Apologies for the lack of posts this week. We’ve been in a Wi-Fi dead zone. After our visit to the humid rainforests of Borneo, and mindful of the fact that our trip is rapidly coming to an end, we fancied putting our feet up on a beautiful beach for a few days. Juara Beach on Tioman Island did not disappoint! Our little cabin faced out onto a deserted stretch of white sand, while clear blue waves lapped the shore. Without internet, all there was to do was swim, eat and read. Bliss.
One of the things that attracted us to this beach was the Juara Turtle Project. One morning, we trotted along the sand to end of the beach to find out more.
What is the Juara Turtle Project?
There used to be many turtle nesting spots on Tioman Island. Now there are four. The project started as a Government funded turtle hatchery in 2001, but unfortunately it was run more for profit from tourists than to benefit the turtles. When the contract ran out, a local business owner who was passionate about protecting the local turtles stepped in to prevent the closure. In 2008 the Juara Turtle Project as we know it today was born. Located at the south end of Juara Beach, they have a visitor centre that is open to the public, as well as a hatchery, research space and accommodation for volunteers. Juara Turtle Project look after the nesting site of Juara Beach. They also monitor two more sites further south on uninhabited beaches.

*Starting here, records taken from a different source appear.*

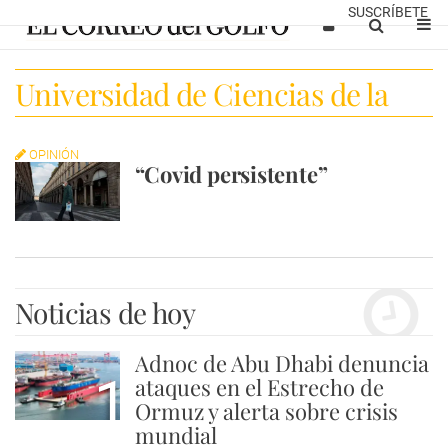
SUSCRÍBETE
Universidad de Ciencias de la
Salud de Arizona
OPINIÓN
“Covid persistente”
Noticias de hoy
Adnoc de Abu Dhabi denuncia
1
ataques en el Estrecho de
Ormuz y alerta sobre crisis
mundial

What threats do the turtles face?
There are so many! Firstly, a huge threat is fishing. Yes, turtles can get caught in the nets, but actually they often drown in the nets too. Like dolphins, turtles have lungs. They need to come up to the surface in order to breathe. If they are held in a net and cannot come up to the surface, they will run out of oxygen. Large scale fishing operations are destroying the population of turtles and other marine life (Another reason to eat a plant-based diet!)
Another threat, at least in this part of the world, is egg-collecting. In Malaysia it is not illegal to take and sell turtle eggs. The eggs and meat are both considered a delicacy. Juara Turtle Project works with locals, employing egg collectors on a fair wage as an alternative to poaching. Don’t worry – the eggs are kept safely in their hatchery!

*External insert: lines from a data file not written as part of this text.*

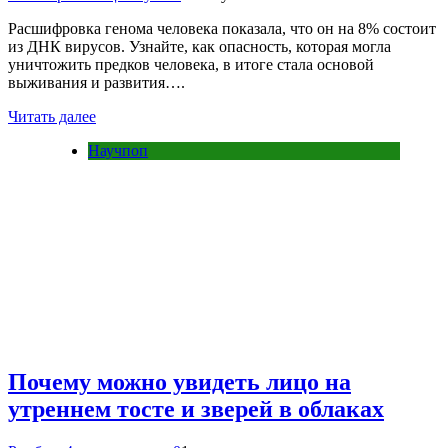
Расшифровка генома человека показала, что он на 8% состоит
из ДНК вирусов. Узнайте, как опасность, которая могла
уничтожить предков человека, в итоге стала основой
выживания и развития….
Читать далее
Научпоп
Почему можно увидеть лицо на
утреннем тосте и зверей в облаках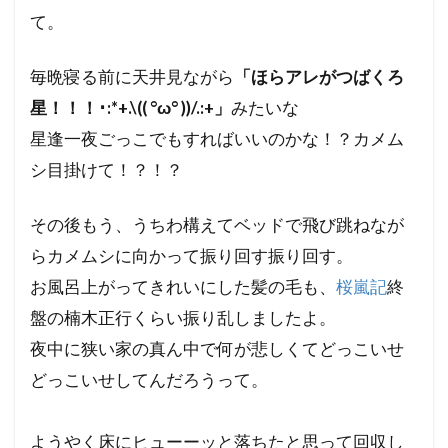
て。
毎晩寝る前に天井見ながら
「ほらアレがつばくろ
星！！！･:*+.\(( °ω° ))/.:+」
みたいな
星逢一夜ごっこでもすればいいのかな！？カメム
シ目掛けて！？！？
その後もう、うちわ構えてベッドで飛び跳ねなが
らカメムシに向かって振り回す振り回す。
お風呂上がってきれいにした髪の毛も、
桜嵐記
終
盤の楠木正行くらい振り乱しましたよ。
夜中に狭い家の真ん中で何が悲しくてどっこいせ
どっこいせしてんだろうって。
ようやく床にヒューーッと落ちたと思って回収し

Beach development is another huge issue. You’ve likely seen the episode of Planet Earth II which showed newly hatched turtles racing away from the sea and towards the city, disoriented by the lights. Turtles are instinctive creatures and the babies follow a strong urge to go towards the biggest light source, which would of course be the moon. Now beach resorts are springing up all along once pristine stretches of beach, it makes it more difficult for turtles to navigate their way into the sea.
The plastic issue
One of the biggest threats to turtles however, is plastic. In the Juara Turtle Project visitor centre we watched a harrowing video. Locals had reported a turtle who seemed unable to dive back under the surface, so staff and volunteers went to take a look. Despite their efforts to help her, she died. To find out why, an autopsy was performed and it showed her stomach was full of micro plastics, fishing wire and rubbish. This poor turtle starved to death with a full stomach.
It’s such an odd juxtaposition that on one end of the beach is this amazing project, and on the other end are bars and cafes still giving out plastic straws with every drink as a matter of course.
How does Juara Turtle Project help turtles?
There are three ways. Firstly they work on outreach, education and awareness. Visitors can come and see the centre and learn about turtles and the threats they face. While we were there, there was a lively school group enjoying their visit! They also work with the local population. Hopefully local businesses will see that that environmentally friendly tourism will be more beneficial in the long run.
The main way they help is by physically protecting the eggs. During nesting season, patrols walk the beach looking for the telltale track marks in the sand. When they find a nest, they collect the eggs. In an ideal world, the eggs would be left, but given the challenges they face currently, collecting them gives them a head start in the survival stakes! The eggs are placed in the hatchery, in the same depth of sand as where they were found. They are careful to keep the eggs the same way up, and bury them in the same conditions which they were originally laid. Once the eggs start to hatch, around four weeks later, they are released within a few hours.
Juara Turtle Project also collects data on the turtles. This is shared with international scientific organisations.
What are the odds?
The volunteer who showed us around asked us to guess what the likelihood of a turtle egg reaching maturity is. After all, the egg has to survive the possibility of being eaten by predators such as crabs and snakes. Once the newly hatched turtle makes it that far, it needs to wriggle out of the sand and make it to the sea without being eaten. Then it spends most of its young life dodging predators, and does not reach maturity until 25 years old! After a few guesses, we were stunned to hear the odds are around 1 in 1000. And that is before we count the threats posed by humans. Once you factor in things like plastic, fishing nets, oil spills…well, the odds fall to an incredible 1 in 10,000. This is what we are doing to our planet.
How can we help?
The two big ways we can help in our everyday lives are to avoid using single-use plastics, and to consider eating less fish and other animal products (or giving them up altogether!) But the issues facing turtles are complex and global, and involve far bigger forces than you and I. Yes, everyone needs to do their part. However, plastic pollution and global warming will take more that a few metal straws to fix. Governments and multinational corporations need to start playing their part in saving this planet. One small start in this case would be to pressure the Malaysian government to make turtle egg collection and sale illegal. Juara Turtle Project has some excellent advice here on how you can help them to make their case to the Department of Fisheries, the Department of Tourism and the Marine Parks Authority.
Our Top Tips for Juara Beach
- We stayed at Pondok Tioman, the beach huts are very rustic (think creepy crawlies in the bathroom!) but right on the beach
- Juara Turtle Project asks for a donation of 10 MYR per person for a guided visit.
- The ferry crossing from Mersing costs 35 MYR and takes 2 hours. Schedules change daily.
- There is a 20 MYR fee per person to enter the island as it is a Marine National Park
- It costs around 25 MYR per person to get a lift in a 4WD from Tioman’s ferry port at Tekek to Juara.
- We loved the food at Mia’s Cafe – vegan options include a tasty veggie curry. They’re really cheap and friendly!